Natalia (dopo 2 settimane): Dopo la sessione, mi sono sentito molto più facile – come se tirasse fuori una scheggia che aveva interferito con molto tempo. Gran parte di me è stata una scoperta. Sembrava che prestassi poca attenzione ai propri cari, ma si è scoperto che ho frainteso la parola "amore", faccio troppe richieste su di me e non potevo sempre delegare i poteri della famiglia. Nel prossimo futuro continuerò la terapia – forse abbinato a mio marito.

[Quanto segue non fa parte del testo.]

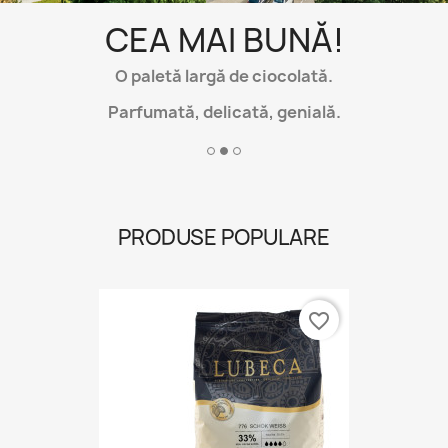
CEA MAI BUNĂ!
O paletă largă de ciocolată.
Parfumată, delicată, genială.
PRODUSE POPULARE
favorite_border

Come arrivare alla prima consultazione gratuita
La psicoterapeuta Vladimir Dashevsky ogni mese organizza una consulenza gratuita con uno dei lettori. Se volevi capire te stesso per molto tempo, compila una domanda di partecipazione al progetto speciale della rivista Psychologies. Sarai convinto che anche in una sessione di lavoro con uno specialista puoi realizzare meglio le cause dei problemi e iniziare il modo di rilasciare.